Tag Archives: Blue Unicorn

Using form: RHL, ‘Formal vs Free’

Look: formal verse can be china for tea,
a golden goblet, a mug made of clay.
Free verse is putting mouth to stream to drink.
Yes, you could cup your hands… but do you think
museums want to buy that to display
your “memorable skill”, your “artistry”?

*****

‘Formal vs Free’ is published in the current ‘Blue Unicorn‘, in a section loaded, as often, with verse about verse.

Photo: “Red-figured Greek Red-Figure Kantharos (Drinking Vessels) with Female Heads 320-310 BCE Terracotta” by mharrsch is licensed under CC BY-NC-SA 2.0.

Iambic heptameter: Simon MacCulloch, ‘Jasmina’

Jasmina is the doorway, Jasmina is the key;
Jasmina walks the path beside the pearl-infested sea.
The angels peer bewildered from the god-infested sky;
Jasmina is the only how that doesn’t need a why.

I see her in the morning in her robe of melting frost;
She visits me at noontime when the meaning has been lost.
At evening she invades the nooks the spiders thought their own
Till night demands a moon; she stoops, and hurls it like a stone.

I used to think her complicated, now I know she’s not
(A how that doesn’t need a why has little use for what).
I used to think she’d care for me, if only for a while;
I used to think a lot of things before I saw her smile.

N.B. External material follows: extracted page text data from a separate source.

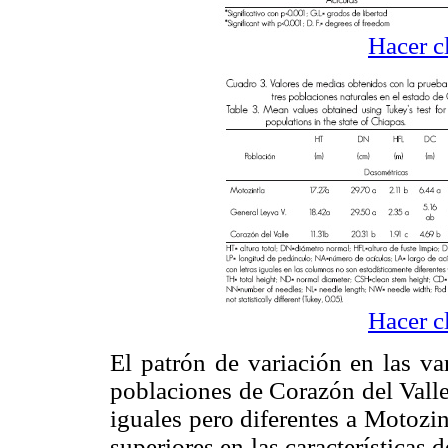
Hacer c
Hacer c
El patrón de variación en las va
poblaciones de Corazón del Valle
iguales pero diferentes a Motozin
superiores en las características 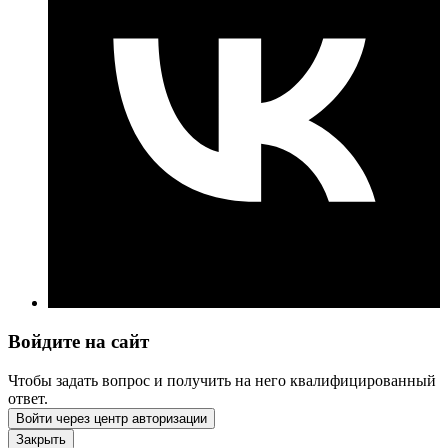
Войдите на сайт
Чтобы задать вопрос и получить на него квалифицированный
ответ.
Войти через центр авторизации
Закрыть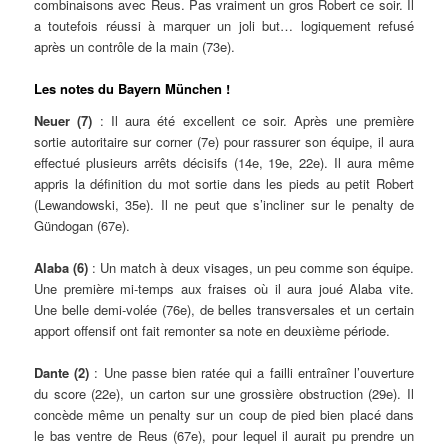
combinaisons avec Reus. Pas vraiment un gros Robert ce soir. Il
a toutefois réussi à marquer un joli but… logiquement refusé
après un contrôle de la main (73e).
Les notes du Bayern München !
Neuer (7)
: Il aura été excellent ce soir. Après une première
sortie autoritaire sur corner (7e) pour rassurer son équipe, il aura
effectué plusieurs arrêts décisifs (14e, 19e, 22e). Il aura même
appris la définition du mot sortie dans les pieds au petit Robert
(Lewandowski, 35e). Il ne peut que s’incliner sur le penalty de
Gündogan (67e).
Alaba (6)
: Un match à deux visages, un peu comme son équipe.
Une première mi-temps aux fraises où il aura joué Alaba vite.
Une belle demi-volée (76e), de belles transversales et un certain
apport offensif ont fait remonter sa note en deuxième période.
Dante (2)
: Une passe bien ratée qui a failli entraîner l’ouverture
du score (22e), un carton sur une grossière obstruction (29e). Il
concède même un penalty sur un coup de pied bien placé dans
le bas ventre de Reus (67e), pour lequel il aurait pu prendre un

I never hear her speaking though I think she has a song
Which many claim to know although they always get it wrong.
She feels like furry gossamer and tastes like perfumed smoke;
I often hear her laughter but I never learn the joke.

Jasmina is a destiny, Jasmina is a doom;
Jasmina is a woman but with stars within her womb.
The demons peer demented from their hope-infested hell
And beg her for a story, but she hasn’t one to tell.

*****

Simon MacCulloch writes: “Jasmina is a slightly offbeat take on the great western goddess motif (Aphrodite, the Virgin Mary etc). It is not based on anyone I know.”

Simon MacCulloch lives in London and contributes poetry to a variety of print and online publications, including Reach Poetry, View from Atlantis, Pulsebeat Poetry Journal, Spectral Realms, Black Petals and others. Jasmina was originally published in Blue Unicorn.

Photo: “mask” by new 1lluminati is licensed under CC BY 2.0.

Blank verse: Gail White, ‘Eve Discusses Adam’s First Wife’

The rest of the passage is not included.